The explanation could be that some functions of S. cerevisiae Rad52 can also be assumed by Rad59 in S. pombe and mammals. Another possibility is that different Rad52 homologues act as mediators for different Rad51 homologues, for eukaryotes express multiple versions of RAD51. In S. cerevisiae, these variations on the Rad51 theme appear to assist Rad51-promoted strand exchange or to be involved in meiosis-specific processes (see Table 1). In mammals their functions are less clear. But, among other things11, they could be important at the filament ends, which might have different properties to those of the filament body; in this respect, their role would be somewhat analogous to that of the E. coli RecF and RecR proteins in post-replication repair12.

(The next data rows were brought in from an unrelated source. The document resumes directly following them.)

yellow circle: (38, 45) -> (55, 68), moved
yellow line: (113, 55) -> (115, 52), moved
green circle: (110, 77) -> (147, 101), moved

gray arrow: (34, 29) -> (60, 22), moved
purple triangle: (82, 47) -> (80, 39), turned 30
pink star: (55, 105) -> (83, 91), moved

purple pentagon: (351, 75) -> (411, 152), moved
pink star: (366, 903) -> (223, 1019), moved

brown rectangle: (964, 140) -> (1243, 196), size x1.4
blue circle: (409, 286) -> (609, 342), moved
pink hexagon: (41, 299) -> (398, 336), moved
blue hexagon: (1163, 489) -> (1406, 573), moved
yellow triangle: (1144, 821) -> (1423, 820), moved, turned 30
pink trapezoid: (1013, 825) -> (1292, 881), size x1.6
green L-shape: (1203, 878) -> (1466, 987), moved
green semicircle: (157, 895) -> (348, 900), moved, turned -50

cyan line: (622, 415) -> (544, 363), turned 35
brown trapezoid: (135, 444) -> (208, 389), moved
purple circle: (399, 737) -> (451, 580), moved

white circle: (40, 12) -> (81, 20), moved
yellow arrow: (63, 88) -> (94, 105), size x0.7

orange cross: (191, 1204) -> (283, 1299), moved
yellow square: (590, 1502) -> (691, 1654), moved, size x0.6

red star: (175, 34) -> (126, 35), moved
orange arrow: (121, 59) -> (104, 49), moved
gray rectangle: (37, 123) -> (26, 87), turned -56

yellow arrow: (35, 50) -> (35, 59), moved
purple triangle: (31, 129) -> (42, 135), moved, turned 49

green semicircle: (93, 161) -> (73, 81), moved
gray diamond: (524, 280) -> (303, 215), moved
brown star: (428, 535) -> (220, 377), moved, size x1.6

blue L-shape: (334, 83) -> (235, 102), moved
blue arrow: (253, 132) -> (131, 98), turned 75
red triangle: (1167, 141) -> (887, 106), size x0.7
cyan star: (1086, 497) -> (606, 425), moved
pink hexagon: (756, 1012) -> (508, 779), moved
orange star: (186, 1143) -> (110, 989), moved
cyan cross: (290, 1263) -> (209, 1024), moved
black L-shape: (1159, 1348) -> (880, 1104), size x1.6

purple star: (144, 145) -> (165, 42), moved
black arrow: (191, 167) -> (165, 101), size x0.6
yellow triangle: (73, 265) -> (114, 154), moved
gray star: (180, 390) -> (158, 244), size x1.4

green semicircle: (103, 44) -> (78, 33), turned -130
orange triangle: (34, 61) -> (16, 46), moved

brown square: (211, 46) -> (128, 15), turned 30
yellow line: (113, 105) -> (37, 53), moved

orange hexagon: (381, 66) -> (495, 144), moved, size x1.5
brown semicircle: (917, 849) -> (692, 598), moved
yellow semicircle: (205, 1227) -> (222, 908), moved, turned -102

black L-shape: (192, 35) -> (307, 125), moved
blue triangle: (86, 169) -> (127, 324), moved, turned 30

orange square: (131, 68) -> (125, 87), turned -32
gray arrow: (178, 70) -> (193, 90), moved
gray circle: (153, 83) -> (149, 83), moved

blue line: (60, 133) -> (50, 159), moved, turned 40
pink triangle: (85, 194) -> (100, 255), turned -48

The new reports1,2,3,4 show that mediation by Rad52 is required during the critical, early steps in genetic recombination. But another question remains — because Rad51 binds with similar efficiencies to ssDNA and dsDNA, how is the inhibitory effect of dsDNA on filament formation overcome? The answer might lie in the requirement for additional protein factors. A candidate is Rad54, whose function is still unknown, but it interacts with Rad51 and genetically it is in the same epistasis group as Rad51 and Rad52. Moreover, there must be much more to come in the Rad52 story because it also features in Rad51-independent recombination.